Porque resulta que M me decía anoche que cuando llegue septiembre quizá se vaya de Barcelona. Al parecer siente que aquí ya ha tocado techo; dice que ha llegado al convencimiento de que en mi ciudad no tiene posibilidades de ir más allá profesionalmente, y que por tanto necesita cambiar de aires para seguir creciendo en lo suyo. Aquí ya sólo pueden darle trabajo un par de instituciones financieras, y él no quiere estancarse ni verse limitado en sus posibilidades y menos convertirse en un empleado de una caja de ahorros. Me dice también que conoce a otros extranjeros profesionales de nivel similar al suyo que vinieron a Barcelona y que como él, al cabo de tres o cuatro años de residir entre nosotros se plantean irse porque ya no pueden crecer más en sus respectivas profesiones.

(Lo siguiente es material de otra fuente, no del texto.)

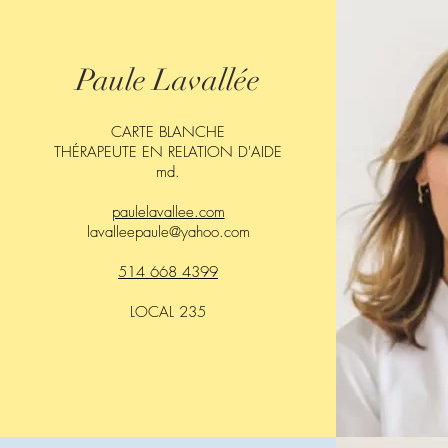
Paule Lavallée
CARTE BLANCHE
THÉRAPEUTE EN RELATION D'AIDE
md.
paulelavallee.com
lavalleepaule@yahoo.com
514 668 4399
LOCAL 235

Así que la ciudad de los prodigios, la innovadora, la que teóricamente se había situado en la vanguardia de la implementación de las nuevas tecnologías en el mundo empresarial y bla bla bla tiene un techo tan bajo, que en tres o cuatro años un profesional calificado llegado de fuera siente que ha de largarse de aquí si quiere seguir progresando.
Y luego está, claro, el provincianismo patriotero que agobia a naturales y extranjeros. La mujer de M es una técnico cultural con problemas laborales porque no domina el catalán, en un sector de actividad en el que éste idioma es más necesario curricularmente que los conocimientos y aptitudes que uno/a pueda acreditar. Aunque le reconocen solvencia profesional por encima del personal lugareño disponible, ninguna institución la contrata porque no escribe catalán, cuando lo suyo es redactar textos. La solución es diabólicamente surrealista: esas mismas instituciones la subcontratan para que ella redacte textos en castellano que luego la parte subcontratante -como diría Groucho Marx- entrega a otra persona subcontratada para que los traduzca al catalán. Y todos felices. Salvo los subcontratados, que obviamente no cobran por lo que realmente vale su trabajo sino por lo que quieren pagarles en su condición de trabajadores no reconocidos.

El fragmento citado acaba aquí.